Acceptable Risk by Robin Cook

Kim looked up into Kinnard’s face. He raised his eyebrows provocatively.

“Is that a proposition?” Kim asked.

“It could be,” Kinnard said evasively.

Kim thought for a moment. “Maybe we should see how we feel about each other after a ski season.”

Kinnard chuckled. “I like your new sense of humor,” he said. “You can now joke about things that I know are important to you. You’ve really changed.”

“I hope so,” she said. “It was long overdue.” She gestured up at Elizabeth’s portrait. “I have my ancestor to thank for making me see the need and giving me the courage. It’s not easy breaking old patterns. I only hope I can maintain this new me, and I hope you can live with it.”

“I’m loving it so far,” he said. “I feel less like I’m walking on eggshells when we’re together. I mean, I don’t have to guess continually how you are feeling.”

“I’m amazed but thankful that something good has come out of such an awful episode,” she said. “The real irony for me is that I finally had the courage to tell my father what I think of him.”

“Why is that ironic?” he asked. “I’d say it’s perfectly in keeping with your new ability to communicate what’s on your mind.”

“The irony is not that I did it,” she said. “It’s because of the result. A week after the conversation that turned very nasty on his part he phoned me, and now we seem to be enjoying the beginnings of a meaningful relationship.”

“That’s wonderful,” Kinnard said. “Just like with us.”

“Yup,” Kim said. “Just like with us.”

She reached up and put her good arm around his neck and hugged him. He reciprocated with equal ardor. Friday, May 19, 1995

Kim paused and looked up at the façade of the newly constructed brick building she was about to enter. Above the door set into the brick was a long white marble plaque on which was carved in low relief: ‘omni pharmaceuticals’. She was not sure how she felt about the fact the company was still in business in light of all that had happened. Yet she understood that with all his money tied up in the venture, Stanton was not about to let it simply die.

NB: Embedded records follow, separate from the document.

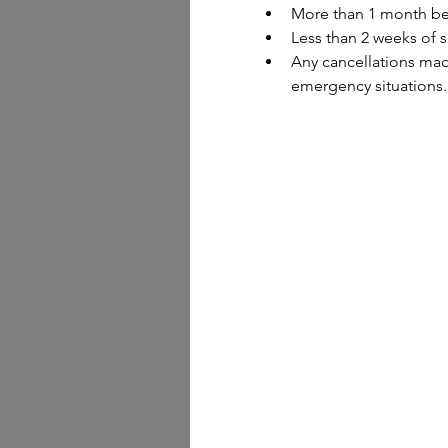
More than 1 month bef
Less than 2 weeks of s
Any cancellations made
emergency situations.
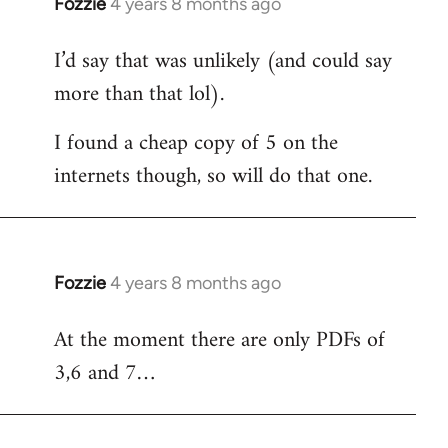
Fozzie
4 years 8 months ago
In
reply
I’d say that was unlikely (and could say
to
more than that lol).
Welcome
by
I found a cheap copy of 5 on the
libcom.org
internets though, so will do that one.
Fozzie
4 years 8 months ago
In
reply
At the moment there are only PDFs of
to
3,6 and 7…
Welcome
by
libcom.org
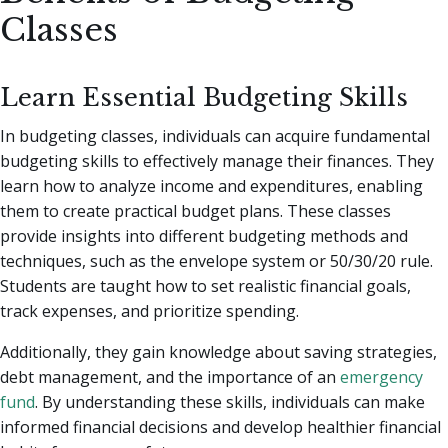
Classes
Learn Essential Budgeting Skills
In budgeting classes, individuals can acquire fundamental
budgeting skills to effectively manage their finances. They
learn how to analyze income and expenditures, enabling
them to create practical budget plans. These classes
provide insights into different budgeting methods and
techniques, such as the envelope system or 50/30/20 rule.
Students are taught how to set realistic financial goals,
track expenses, and prioritize spending.
Additionally, they gain knowledge about saving strategies,
debt management, and the importance of an
emergency
fund
. By understanding these skills, individuals can make
informed financial decisions and develop healthier financial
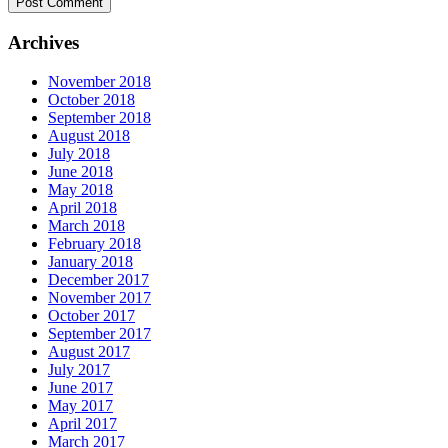
Archives
November 2018
October 2018
September 2018
August 2018
July 2018
June 2018
May 2018
April 2018
March 2018
February 2018
January 2018
December 2017
November 2017
October 2017
September 2017
August 2017
July 2017
June 2017
May 2017
April 2017
March 2017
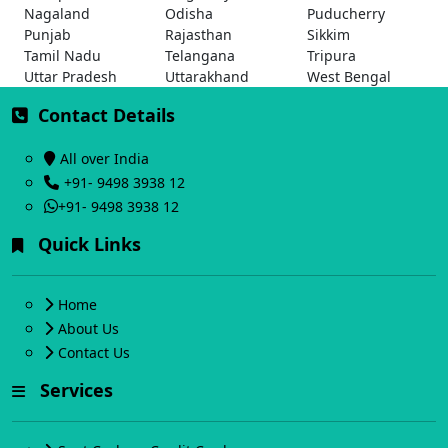
Nagaland
Odisha
Puducherry
Punjab
Rajasthan
Sikkim
Tamil Nadu
Telangana
Tripura
Uttar Pradesh
Uttarakhand
West Bengal
Contact Details
All over India
+91- 9498 3938 12
+91- 9498 3938 12
Quick Links
Home
About Us
Contact Us
Services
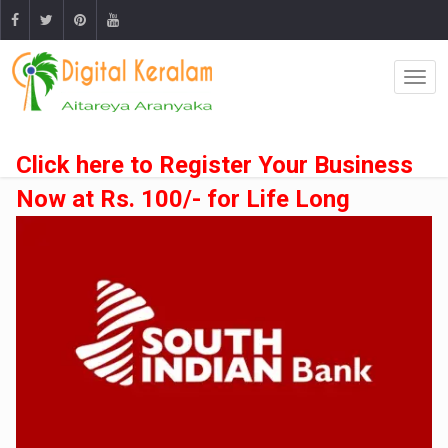
Click here to Register Your Business
Now at Rs. 100/- for Life Long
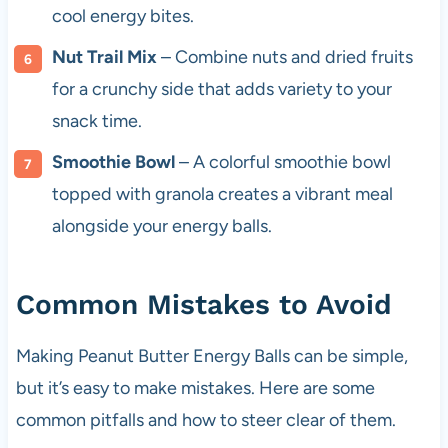
cool energy bites.
Nut Trail Mix
– Combine nuts and dried fruits
for a crunchy side that adds variety to your
snack time.
Smoothie Bowl
– A colorful smoothie bowl
topped with granola creates a vibrant meal
alongside your energy balls.
Common Mistakes to Avoid
Making Peanut Butter Energy Balls can be simple,
but it’s easy to make mistakes. Here are some
common pitfalls and how to steer clear of them.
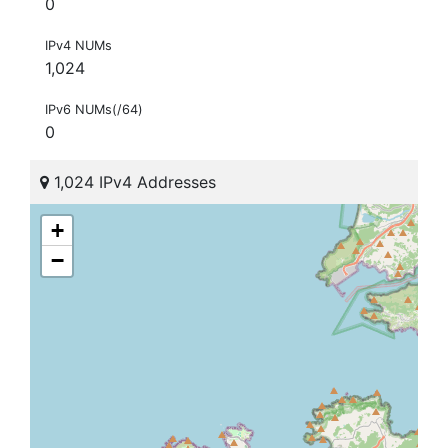
0
IPv4 NUMs
1,024
IPv6 NUMs(/64)
0
1,024 IPv4 Addresses
+
−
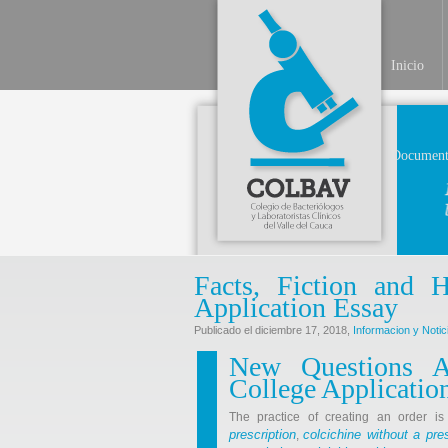
Inicio
Document
Facts, Fiction and
Application Essay
Publicado el diciembre 17, 2018,
Informacion y Notic
New Questions 
College Applicatio
The practice of creating an order i
prescription
colcichine without a pres
,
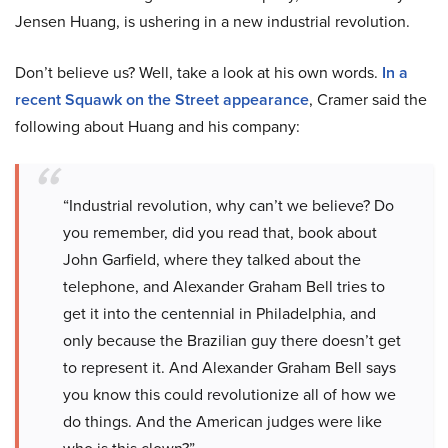
Jensen Huang, is ushering in a new industrial revolution.
Don’t believe us? Well, take a look at his own words.
In a
recent Squawk on the Street appearance
, Cramer said the
following about Huang and his company:
“Industrial revolution, why can’t we believe? Do
you remember, did you read that, book about
John Garfield, where they talked about the
telephone, and Alexander Graham Bell tries to
get it into the centennial in Philadelphia, and
only because the Brazilian guy there doesn’t get
to represent it. And Alexander Graham Bell says
you know this could revolutionize all of how we
do things. And the American judges were like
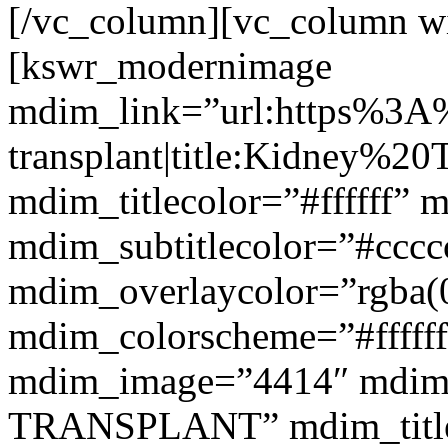
[/vc_column][vc_column w
[kswr_modernimage
mdim_link=”url:https%3A
transplant|title:Kidney%20
mdim_titlecolor=”#ffffff” 
mdim_subtitlecolor=”#cccc
mdim_overlaycolor=”rgba(0
mdim_colorscheme=”#fffff
mdim_image=”4414″ mdim
TRANSPLANT” mdim_titlef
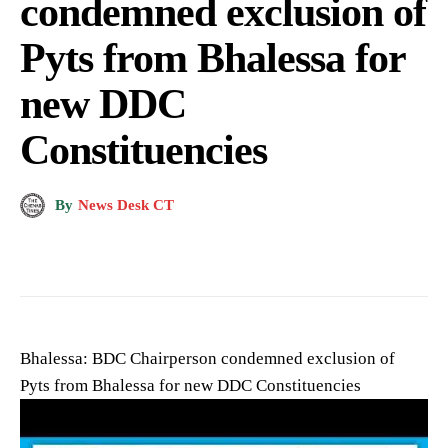
condemned exclusion of
Pyts from Bhalessa for
new DDC
Constituencies
By
News Desk CT
Bhalessa: BDC Chairperson condemned exclusion of
Pyts from Bhalessa for new DDC Constituencies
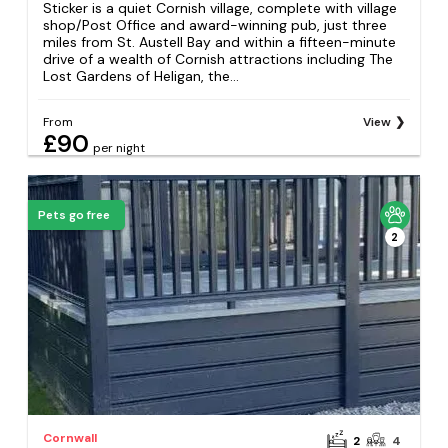
Sticker is a quiet Cornish village, complete with village
shop/Post Office and award-winning pub, just three
miles from St. Austell Bay and within a fifteen-minute
drive of a wealth of Cornish attractions including The
Lost Gardens of Heligan, the...
From
View
£90
per night
Pets go free
2
Cornwall
2
4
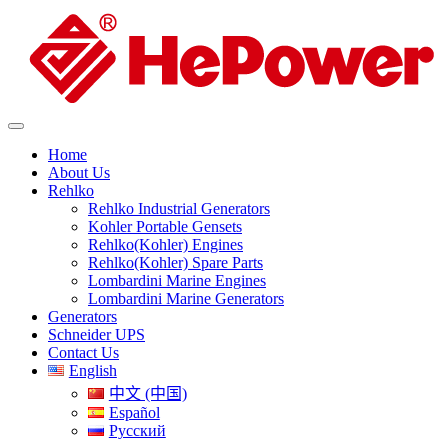
Home
About Us
Rehlko
Rehlko Industrial Generators
Kohler Portable Gensets
Rehlko(Kohler) Engines
Rehlko(Kohler) Spare Parts
Lombardini Marine Engines
Lombardini Marine Generators
Generators
Schneider UPS
Contact Us
English
中文 (中国)
Español
Русский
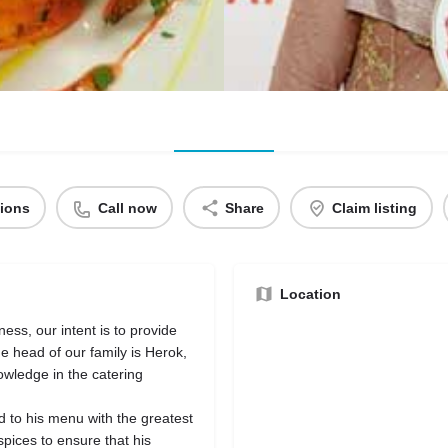
tions
Call now
Share
Claim listing
Location
ness, our intent is to provide
he head of our family is Herok,
wledge in the catering
d to his menu with the greatest
spices to ensure that his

Kim opened the door and entered. At a reception desk she left her name. After waiting for a few minutes a pleasant, conservatively dressed woman appeared, to escort her up to the door of one of the company’s labs.

“When you’ve finished your visit do you think you will be able to find your way out without difficulty?” the woman asked.

Kim assured her she could and thanked her. After the woman left, Kim turned to the lab door and entered.

From Stanton’s description, Kim knew what to expect. The door that she’d just passed through did not take her into the lab. It took her into an anteroom. The common wall with the lab itself was glass from desk height to the ceiling. In front of the glass were several chairs. On the wall below the glass were a communications unit and a brass-handled door that resembled an after-hours bank drop.

Beyond the glass was a modern, state-of-the-art biomedical laboratory that bore an uncanny resemblance to the lab in the stables building in the compound.

Following Stanton’s instructions, Kim sat in the chair and pressed the red “call” button on the communications console. Inside the lab she saw two figures stand up from behind a lab bench where they had been busy working. Seeing Kim, they started over.

Kim immediately felt a wave of sympathy for the pair. She never would have recognized them. It was Edward and Gloria. Both were tremendously disfigured from their burns. They were essentially hairless. Both were also facing more cosmetic surgery. They walked stiffly and pushed “keep open” IVs in front of them with hands that had lost fingers.

When they spoke their voices were hoarse whispers. They thanked Kim for coming and expressed their disappointment that they were unable to show her around the lab that had been specifically designed with their handicaps in mind.

After a pause in the conversation, Kim asked them how they were getting along healthwise.